Often incorrectly written as ELO, Elo ratings actually
take their name from the inventor, Arpad Elo, a Hungarian-born American physics
professor and Chess player who invented the ratings method as a way of
comparing the skill levels of players from his game. Its use has expanded, and
has been adapted for several sports including American Football and basketball,
but also in football, and it is their use here that is the focus for the rest
of this article.
The
Basics
The essence of Elo ratings is that each team has a
rating. When comparing two teams, the team with the higher rating is considered
to be stronger. The ratings are constantly changing, and are calculated based
upon the results of matches. The winner of a match between two teams typically
gains a certain number of points in their rating while the losing team loses
the same amount. The number of points in the total pool thus remains the same.
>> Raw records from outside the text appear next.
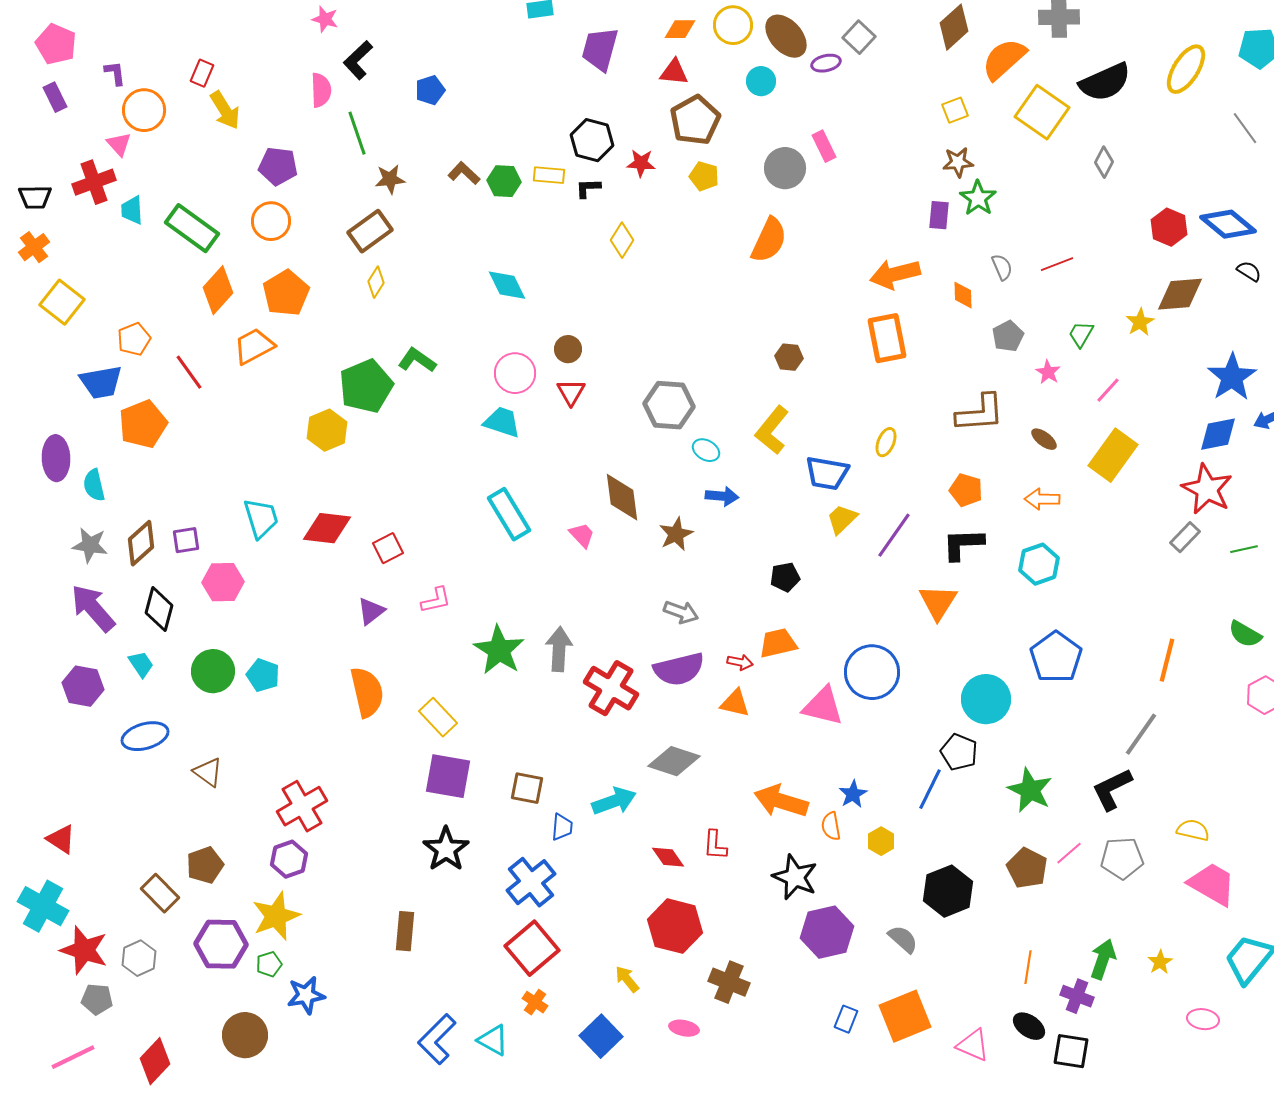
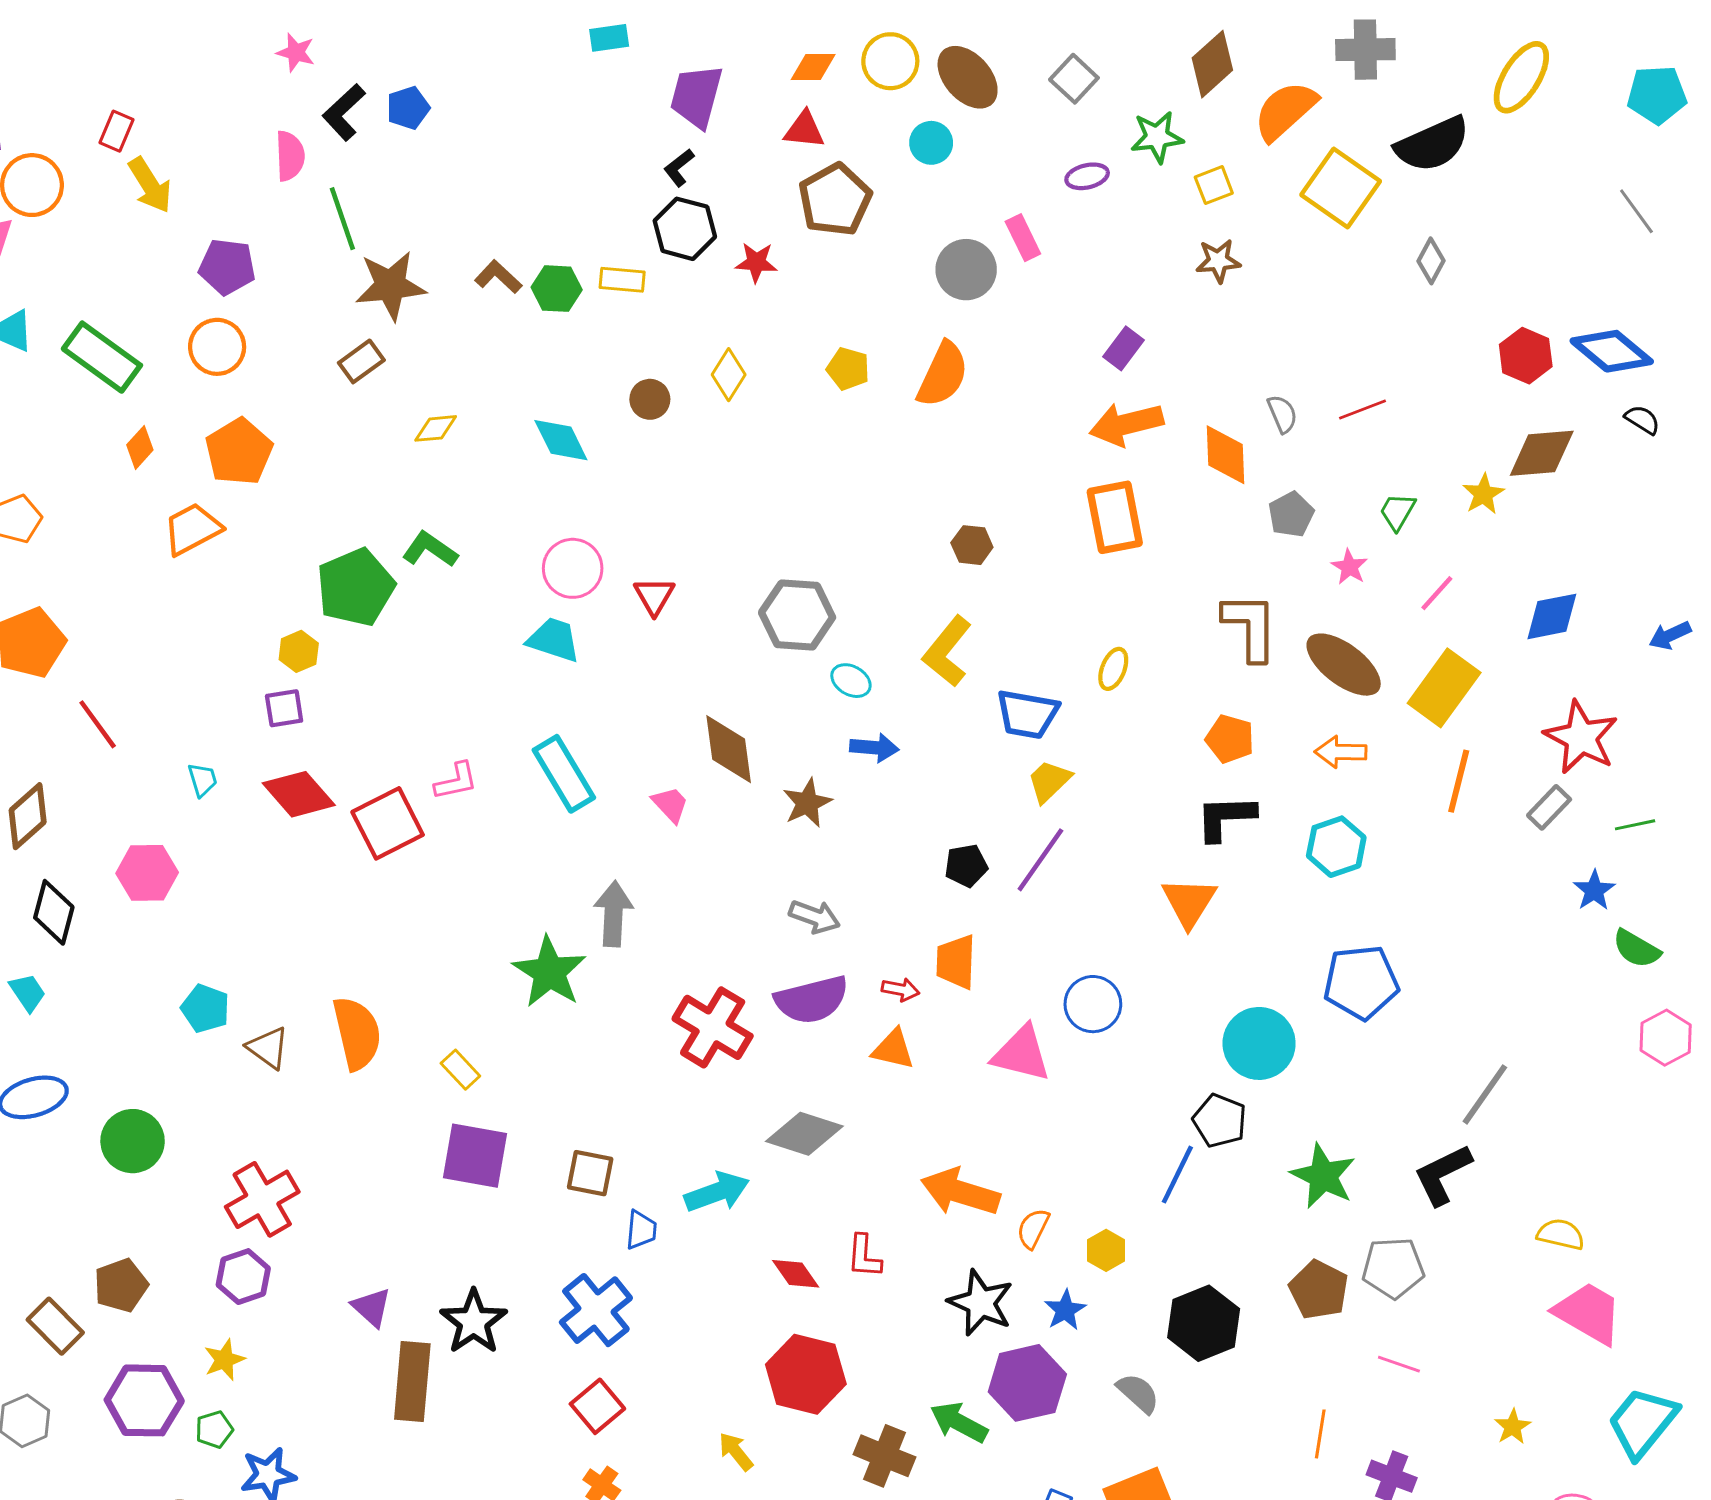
purple ellipse: (826, 63) -> (1087, 176), moved
yellow ellipse: (1186, 69) -> (1521, 77), moved
blue pentagon: (430, 90) -> (408, 108), moved
yellow pentagon: (704, 176) -> (848, 369), moved
brown star: (390, 179) -> (390, 286), size x1.6
black L-shape: (588, 188) -> (679, 168), moved, turned -36
green star: (978, 198) -> (1157, 137), moved, turned 30
purple rectangle: (939, 215) -> (1123, 348), moved, turned 32
brown rectangle: (370, 231) -> (361, 361), size x0.7
yellow diamond: (376, 282) -> (436, 428), moved, turned 52
orange diamond: (218, 290) -> (140, 447), size x0.6
orange diamond: (963, 295) -> (1226, 455), size x1.5
brown circle: (568, 349) -> (650, 399), moved
red line: (189, 372) -> (98, 724), moved
blue star: (1232, 377) -> (1594, 890), moved, size x0.6
brown L-shape: (980, 413) -> (1250, 627), turned -86
yellow hexagon: (327, 430) -> (299, 651), size x0.7
blue diamond: (1218, 434) -> (1552, 616), moved
brown ellipse: (1044, 439) -> (1344, 665), size x2.0
cyan trapezoid: (261, 518) -> (202, 780), size x0.6
red diamond: (327, 528) -> (299, 794), turned 42
purple line: (894, 535) -> (1040, 860), moved
purple square: (186, 540) -> (284, 708), moved
red square: (388, 548) -> (388, 823), size x1.6
pink L-shape: (436, 600) -> (456, 781), moved
purple triangle: (371, 611) -> (372, 1307), moved, turned -40
orange trapezoid: (778, 643) -> (956, 962), turned -75
gray arrow: (559, 649) -> (613, 914), moved
blue pentagon: (1056, 657) -> (1361, 982), turned 30
orange line: (1167, 660) -> (1459, 781), moved
green circle: (213, 671) -> (133, 1141), moved
blue circle: (872, 672) -> (1093, 1004), size x0.7
yellow rectangle: (438, 717) -> (460, 1070), size x0.7
brown triangle: (208, 772) -> (268, 1048), moved
blue star: (853, 794) -> (1065, 1310), moved
orange semicircle: (831, 826) -> (1033, 1229), turned 36
black star: (446, 849) -> (474, 1322), moved
pink line: (1069, 853) -> (1399, 1364), moved, turned 60
gray pentagon: (1122, 858) -> (1393, 1268), moved
yellow star: (276, 916) -> (224, 1360), size x0.6
brown rectangle: (405, 931) -> (412, 1382), size x1.4
red square: (532, 948) -> (597, 1406), size x0.7
green arrow: (1103, 959) -> (959, 1422), moved, turned -81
The number of points won or lost in a contest depends on the difference in the ratings
of the teams, so a team will gain more points by beating a higher-rated team
than by beating a lower-rated team.
Raw Elo
suggests that both teams ‘risk' a certain percentage of their rating in each
contest, with the winner gaining the total pot, i.e. their rating increases by
the losing team’s ante. In the event of a draw, the pot is shared equally.
A Simple
Example
A simple example shows how this works when two evenly
matched teams meet, and both have 5% of their rating at risk. Arsenal and
Chelsea both have a rating of 1000 so both teams risk 5%, i.e. 50 points, and
the pot contains 100 points.
There are
three possible outcomes.
1) Arsenal
win, and the result of this is that Chelsea’s rating drops by 50 to 950, and
Arsenal’s rating increases by 50 to 1050.
2) Chelsea
win, and the result of this is that Arsenal’s rating drops by 50 to 950, and
Chelsea’s rating increases by 50 to 1050.
3) The result
is a draw. The pot is divided between the two teams, resulting in the ratings
for both Arsenal and Chelsea remaining unchanged at 1000.
A Second
Example
A second example shows how this works when the home side
is stronger. Manchester City (with a rating of 1200) plays Aston Villa (with a
rating of 1000). Again, both sides risk 5% (60 points and 50 points respectively),
so the pot contains 110 points.
The three
possible results and their effect of the ratings are:
1) Manchester
City win, and the result of this is that Aston Villa’s rating drops by 50 to
950, while Manchester City’s rating increases by 50 to 1250.
2) Aston Villa
win, in which case Manchester City lose their 60 points and their rating drops
to 1140, while Aston Villa gain the 60 to improve their rating to 1060.
3) The result
is a draw. The (60+50) 110 points in the pot are divided by two, resulting in
Manchester City’s rating dropping by 5 points to 1195, and Aston Villa’s rating
improving to 1005.
A Third
Example
A third example shows how this works when the away side
is stronger. Wigan Athletic (with a rating of 800) plays Manchester United
(with a rating of 1000). Again, both sides risk 5% (40 points and 50 points
respectively), so the pot contains 90 points.
The three
possible results and their effect of the ratings are:
1) Wigan win.
Their rating increases by 50 to 850, while Manchester United’s rating decreases
by 50 to 950.
2) Manchester
United win, in which case Wigan lose their 40 points and their rating drops to
760, while Manchester United gain the 40 to improve their rating to 1040.
3) The result
is a draw. The (40+50) 90points in the pot are divided by two, resulting in
Manchester United’s rating dropping by 5 points to 995, and Wigan’s rating
improving to 805.
The table
below summarises these combinations of pre-match ratings, match results, and
updated ratings:
Some
Issues
All very simple, but for football, it is much too
simple. Anyone with a basic understanding of football can see a number of
problems with the above examples. One obvious problem is that home advantage is
not taken into account, so in a match between two evenly rated teams, in the
event of a draw, the away side should be rewarded, and the home side penalised.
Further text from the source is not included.